The third is that in order to improve the reinforcement effect, the reinforcement process should be changed from the current reinforcement after development to the reinforcement in development as far as possible. There are some good attempts to harden the SDK for this. Use a secure library interface for sensitive operations directly during development. This no matter be in performance go up or the effect can be opposite now integral one size fits all type consolidate to do a qualitative rise. Familiar with the business developer will be very clear that part which is the code needed to protect them, because the logic of a program that really needs to be protected, in fact may only be a fraction, narrowing of the reinforcement range can greatly improve the performance, at the same time, a separate security library files can be targeted protection measures, the effect will be very good, It is also easier to do compatibility testing than the whole APP reinforcement.

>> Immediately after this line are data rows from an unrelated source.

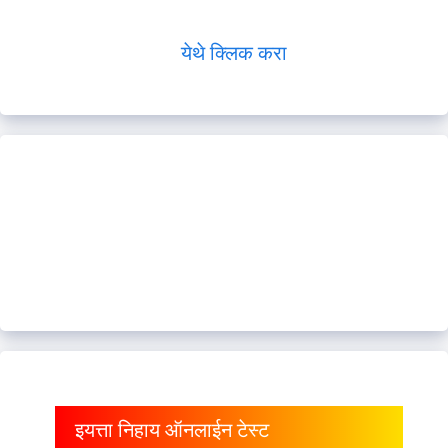
येथे क्लिक करा
इयत्ता निहाय ऑनलाईन टेस्ट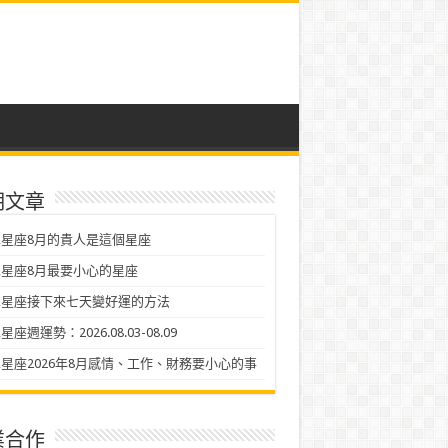
期文章
星座8月的貴人是這個星座
星座8月最要小心的星座
二星座接下來七天變好運的方法
座週運勢：2026.08.03-08.09
星座2026年8月感情、工作、財務要小心的事
業合作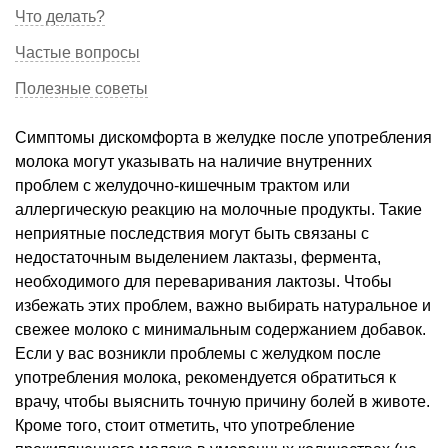
Что делать?
Частые вопросы
Полезные советы
Симптомы дискомфорта в желудке после употребления
молока могут указывать на наличие внутренних
проблем с желудочно-кишечным трактом или
аллергическую реакцию на молочные продукты. Такие
неприятные последствия могут быть связаны с
недостаточным выделением лактазы, фермента,
необходимого для переваривания лактозы. Чтобы
избежать этих проблем, важно выбирать натуральное и
свежее молоко с минимальным содержанием добавок.
Если у вас возникли проблемы с желудком после
употребления молока, рекомендуется обратиться к
врачу, чтобы выяснить точную причину болей в животе.
Кроме того, стоит отметить, что употребление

Another idea of reinforcement is to use Native code as much as possible, especially the key program logic. The reverse of Native code itself is more difficult than Java, and even more difficult after adding confusion or shell. At the same time, Native code can actually improve the performance, which is a solution of two birds with one stone. Thus, the problem of how to do deep protection for native codes in Android applications can be extended. If sensitive operations are protected by deep confusion protection native codes, the attack cost will be greatly increased.
In the end I think is a trend of strengthening protection as little as possible to use small was catnip to do protection, such as those using static analysis tools of bugs or analytical APK system BUG to do reinforcement in fact meaning is not very big, reinforcing protection should be consider from the whole computer system architecture and reinforcement, and should not focus on a few small skills.